Lesetja Kganyago defends Reserve Bank’s mandate
Governor’s speech comes after public protector’s proposal for constitutional change to end institution’s role in inflation targeting
The country needs inflation targeting and the current central bank framework to deal with it remains necessary and credible, says Reserve Bank governor Lesetja Kganyago.
Giving the keynote address at a Centre for Education dinner on Monday, Kganyago said the Bank’s mandate to keep inflation low and protect the value of the currency is supportive of economic growth.
This comes after Public Protector Busisiwe Mkhwebane ordered Parliament to amend the Constitution to change the mandate of the Reserve Bank, as part of remedial actions following the CIEX investigation, of which the report was released at a briefing in Pretoria on Monday. Such a change would effectively put an end to inflation targeting
Mkhwebane’s proposed change is for the primary objective of the Bank to be to promote balanced and sustainable economic growth while ensuring that the socioeconomic wellbeing of citizens is protected.
Kganyago said: "If we can keep inflation lower, anchoring inflation expectations, that should in turn generate a lower rate of interest to support the economy.
"We will continue to honour our constitutional mandate and the trust placed in us by the South African society."
He explained that the announcements of lower inflation and lower growth may have suggested to some the time had come for rate cuts. However, a decision would only be made at the monetary policy committee (MPC) meeting in July.
"We confront major challenges, challenges that can’t be solved by changing the repo rate," he said.
The Reserve Bank had run accommodative macroeconomic policies throughout the financial crisis, Kganyago said.

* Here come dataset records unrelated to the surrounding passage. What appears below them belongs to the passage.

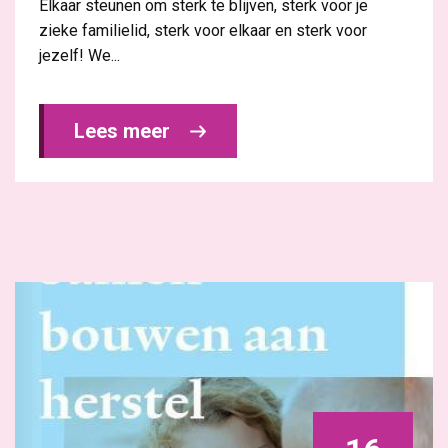
Elkaar steunen om sterk te blijven, sterk voor je
zieke familielid, sterk voor elkaar en sterk voor
jezelf! We...
Lees meer 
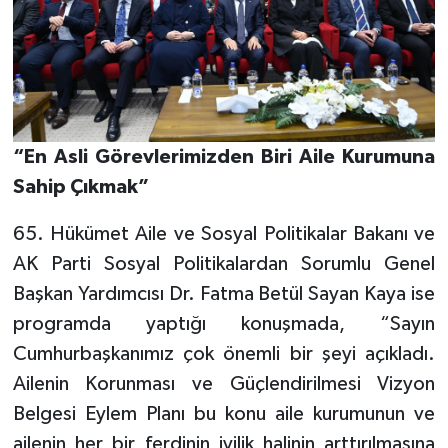
“En Asli Görevlerimizden Biri Aile Kurumuna
Sahip Çıkmak”
65. Hükümet Aile ve Sosyal Politikalar Bakanı ve
AK Parti Sosyal Politikalardan Sorumlu Genel
Başkan Yardımcısı Dr. Fatma Betül Sayan Kaya ise
programda yaptığı konuşmada, “Sayın
Cumhurbaşkanımız çok önemli bir şeyi açıkladı.
Ailenin Korunması ve Güçlendirilmesi Vizyon
Belgesi Eylem Planı bu konu aile kurumunun ve
ailenin her bir ferdinin iyilik halinin arttırılmasına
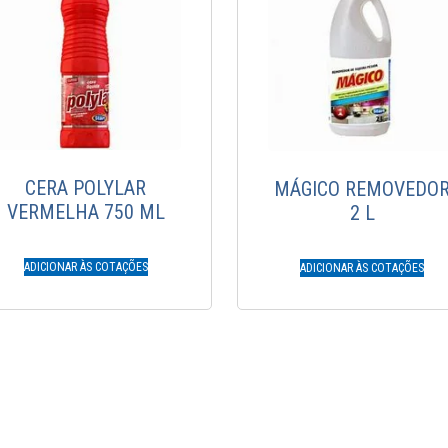
CERA POLYLAR
MÁGICO REMOVEDO
VERMELHA 750 ML
2 L
ADICIONAR ÀS COTAÇÕES
ADICIONAR ÀS COTAÇÕES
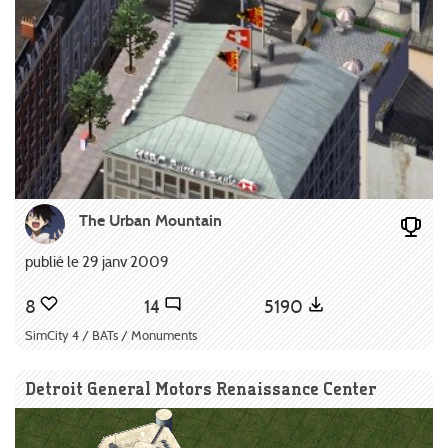
The Urban Mountain
publié le 29 janv 2009
8
14
5190
SimCity 4 / BATs / Monuments
Detroit General Motors Renaissance Center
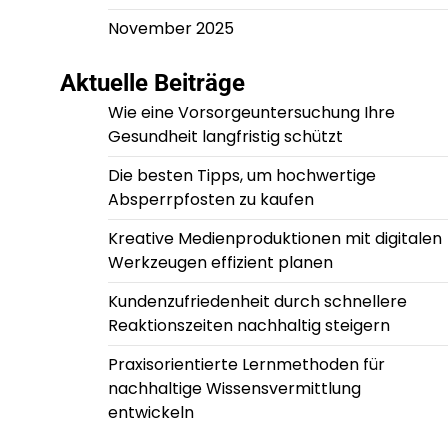
November 2025
Aktuelle Beiträge
Wie eine Vorsorgeuntersuchung Ihre
Gesundheit langfristig schützt
Die besten Tipps, um hochwertige
Absperrpfosten zu kaufen
Kreative Medienproduktionen mit digitalen
Werkzeugen effizient planen
Kundenzufriedenheit durch schnellere
Reaktionszeiten nachhaltig steigern
Praxisorientierte Lernmethoden für
nachhaltige Wissensvermittlung
entwickeln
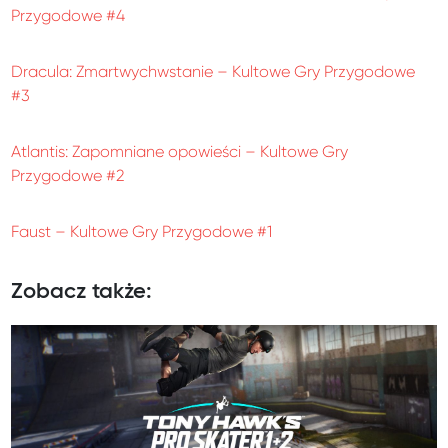
Przygodowe #4
Dracula: Zmartwychwstanie – Kultowe Gry Przygodowe
#3
Atlantis: Zapomniane opowieści – Kultowe Gry
Przygodowe #2
Faust – Kultowe Gry Przygodowe #1
Zobacz także:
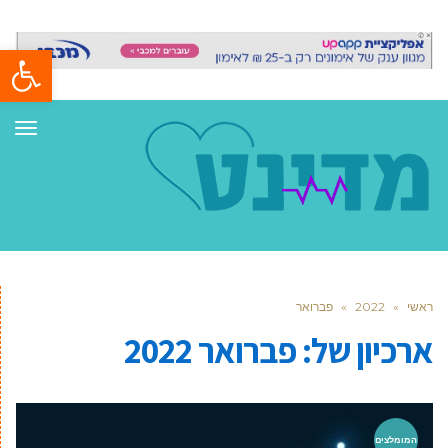
פתח סרגל
תפר
ראשי
»
2022
»
פברואר
ארכיון של:
פברואר 2022
המומלצים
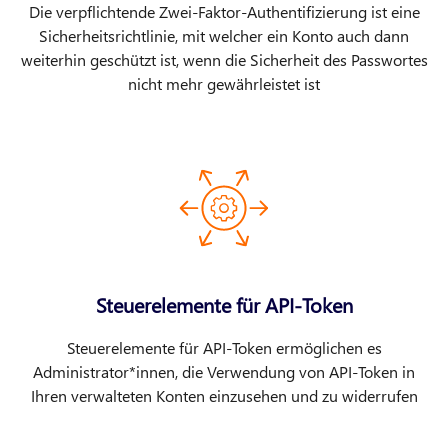
Die verpflichtende Zwei-Faktor-Authentifizierung ist eine
Sicherheitsrichtlinie, mit welcher ein Konto auch dann
weiterhin geschützt ist, wenn die Sicherheit des Passwortes
nicht mehr gewährleistet ist
Steuerelemente für API-Token
Steuerelemente für API-Token ermöglichen es
Administrator*innen, die Verwendung von API-Token in
Ihren verwalteten Konten einzusehen und zu widerrufen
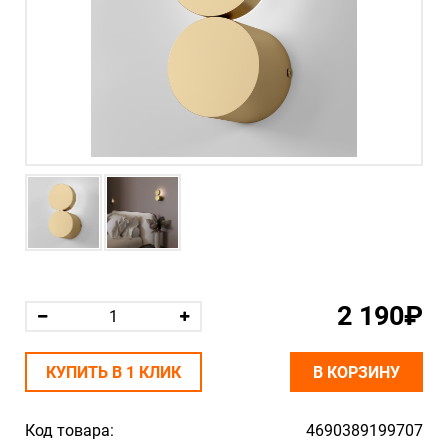
2 190₽
КУПИТЬ В 1 КЛИК
В КОРЗИНУ
Код товара:
4690389199707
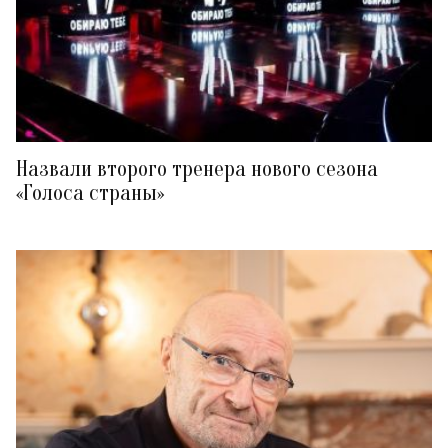
Назвали второго тренера нового сезона
«Голоса страны»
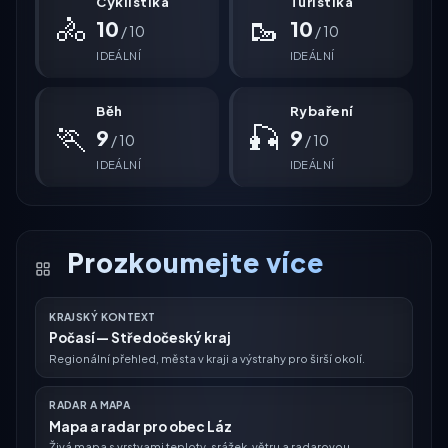
Cyklistika
Turistika
🚴
🥾
10
10
/ 10
/ 10
IDEÁLNÍ
IDEÁLNÍ
Běh
Rybaření
🏃
🎣
9
9
/ 10
/ 10
IDEÁLNÍ
IDEÁLNÍ
Prozkoumejte více
KRAJSKÝ KONTEXT
Počasí — Středočeský kraj
Regionální přehled, města v kraji a výstrahy pro širší okolí.
RADAR A MAPA
Mapa a radar pro obec Láz
Živá mapa s vrstvami teploty, srážek, větru a radarovou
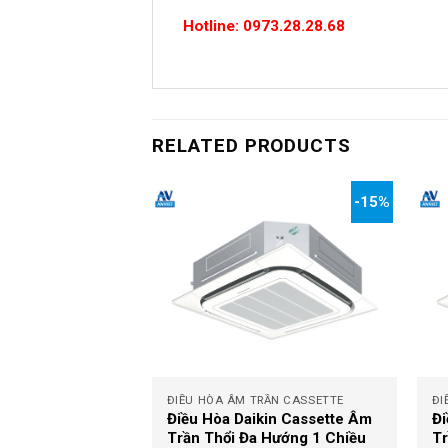
Hotline: 0973.28.28.68
RELATED PRODUCTS
-15%
-15%
+
+
RẦN CASSETTE
ĐIỀU HÒA ÂM TRẦN CASSETTE
ĐI
kin Cassette Âm
Điều Hòa Daikin Cassette Âm
Đi
 Hướng 1 Chiều
Trần Thổi Đa Hướng 1 Chiều
Tr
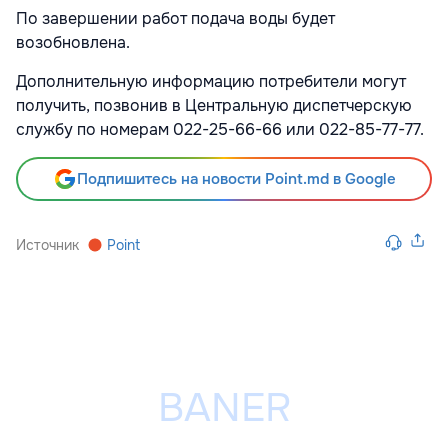
По завершении работ подача воды будет
возобновлена.
Дополнительную информацию потребители могут
получить, позвонив в Центральную диспетчерскую
службу по номерам 022-25-66-66 или 022-85-77-77.
Подпишитесь на новости Point.md в Google
Источник
Point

"Now the global economy looks as healthy as it has in years but the South African economy is still struggling. At the present juncture, our fundamental problem is confidence," he said.
Talking about the recent Bureau of Economic Research confidence indices, the lowest since the financial crisis of 2008-09, Kganyago asked why confidence was so subdued, and answered that it was because everyone in SA was "worried about their country".